▶ **Your instructions**: Would you return every line of the listing below that has "Projeto" in it?

▶ **Extracted records**:
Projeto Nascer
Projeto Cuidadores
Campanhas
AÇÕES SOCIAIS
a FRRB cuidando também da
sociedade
---
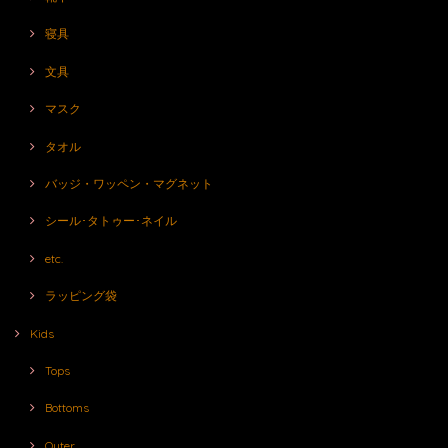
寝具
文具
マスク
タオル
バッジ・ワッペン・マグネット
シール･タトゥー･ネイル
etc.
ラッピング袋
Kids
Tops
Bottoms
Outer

▶ **Solution for this exercise**:
Projeto Nascer
Projeto Cuidadores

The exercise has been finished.